Segundo o chefe do Centro de Assistência Toxicológica do Hospital das Clínicas da USP, Anthony Wong, a concentração mais preocupante é do manganês.

— É um metal tóxico que, por ser mais pesado, devia estar depositado no fundo. Pode provocar alterações nas contrações musculares, problemas ósseos, intestinais e agravar distúrbios cardíacos. O alumínio não traz riscos para a população em geral, mas nestas quantidades pode trazer riscos para diabéticos, pessoas com tumores ou problemas renais crônicos. O organismo mais ácido absorve mais alumínio. Já o ferro não é considerado tóxico.

O infectologista destaca que a Samarco já deveria ter tornado públicas as análises de qualidade da água, principalmente em relação aos metais pesados, que podem trazer consequências mais graves - já se passaram seis dias do desastre enquanto Vale e Samarco não apresentaram nenhum estudo das amostras coletadas.

— Dentro de 48 horas já deveriam ter divulgado, as equipes de socorro e sobreviventes tiveram contato [com essa água]. Metais pesados como chumbo, arsênio e antimônio costumam acompanhar o ferro, mais raramente o níquel.

A preocupação com os riscos de elementos pesados é compartilhada por Ricardo Valory, diretor geral do IBIO-AGB Doce (Instituto Bioatlântica).

— A dúvida é sobre a composição real da lama, se tem metal pesado. A Samarco afirma que não, mas de qualquer maneira temos que aguardar os laudos oficiais.

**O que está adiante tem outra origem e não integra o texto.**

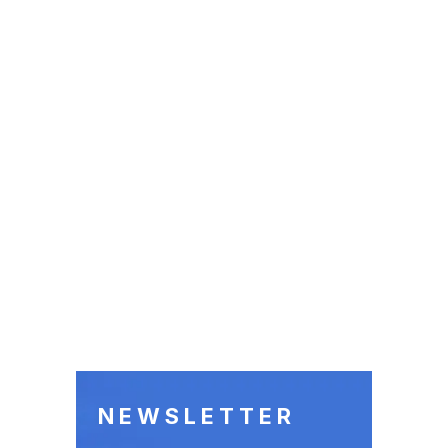
NEWSLETTER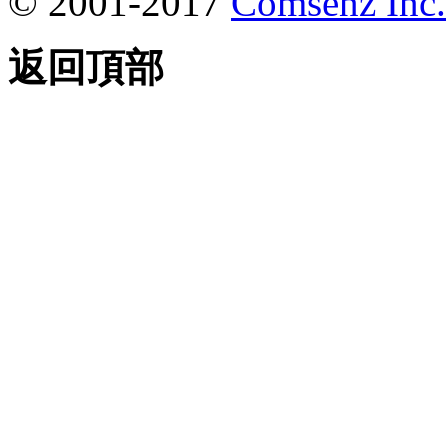
© 2001-2017
Comsenz Inc.
返回頂部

Samarco ainda não respondeu

A reportagem do R7 questionou a Samarco diversas vezes na segunda (9) e terça (10) sobre os estudos das amostras coletadas pela própria empresa e sobre os resultados do SAAE, mas ainda não obteve respostas. Em comunicados no site e em entrevistas de executivos desde o dia do rompimento, a mineradora, que é controlada pela Vale e pela BHP, reforçou que a enchente de lama não continha rejeitos tóxicos para seres humanos, apenas material inerte em compostos de areia.

Por causa destes níveis de contaminação, o tratamento de água foi suspenso em Governador Valadares há três dias e a partir de hoje pode faltar água para 800 mil habitantes em nove cidades em Minas e no Espírito Santo. A prefeitura decretou situação de calamidade pública.